Entre deux rotations. À l'AVL Oasis, les enfants n'étaient pas à côté de l'événement : ils y participent.
L'Amical Vol Libre à l'Oasis, mi-août 2026 à Gap-Tallard. En l'air, 860 sauts en 5 jours. Au sol, une première : un vrai programme enfants, encadré par une animatrice diplômée BAFA. Henri « Riton » Bourrellis raconte comment F-WESC a arrêté de faire semblant de ne pas voir le problème.
Interview d'Henri Bourrellis, dit "Riton"
ParaMag : C'était quoi, cet AVL 2026 ?
Riton : Une nouvelle édition de l'Amicale du Vol Libre. Depuis 2020, avec le soutien et le travail du CERPS Tallard, on a construit un rendez-vous freefly au mois d'août : les WESC de 2020 à 2023, puis l'AVL CERPS depuis 2024.
Le principe n'a pas bougé : on réunit des freeflyers, et on saute.
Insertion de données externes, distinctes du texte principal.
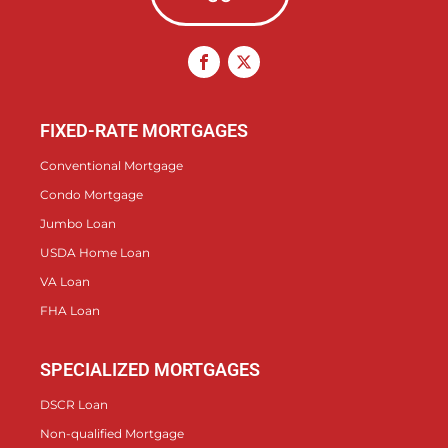
FIXED-RATE MORTGAGES
Conventional Mortgage
Condo Mortgage
Jumbo Loan
USDA Home Loan
VA Loan
FHA Loan
SPECIALIZED MORTGAGES
DSCR Loan
Non-qualified Mortgage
Beaucoup. Chaque camp de 5 jours tourne entre 31 et 37 sauts par participant, quand la norme internationale est à 30. Cette année, 2 camps de 5 jours! Le premier, du 10 au 14 août 2026 au CERPS, format habituel et le second du 17 au 21 août chez OASIS. Pour les DZ, c'est un flux de rotations qui rentabilise les avions, fait travailler les packers et fait vivre le centre et les restaurants/hôtels alentour.
ParaMag : Et la nouveauté de l'année ?
Riton : Elle vient de ma vie perso. Papa depuis 2021, mon approche du para a changé : avant, je courais les skill camps internationaux, en Europe et aux États-Unis ; aujourd'hui, je veux passer mes vacances avec ma fille — sans renoncer au vol en groupe technique et à la progression. Quand ma fille était bébé, une babysitter sur la DZ suffisait. Plus elle grandit, moins je me satisfais de semaines qui tournent uniquement autour de ma passion. L'idée est née là : mixer activités enfants et skydive pour les grands.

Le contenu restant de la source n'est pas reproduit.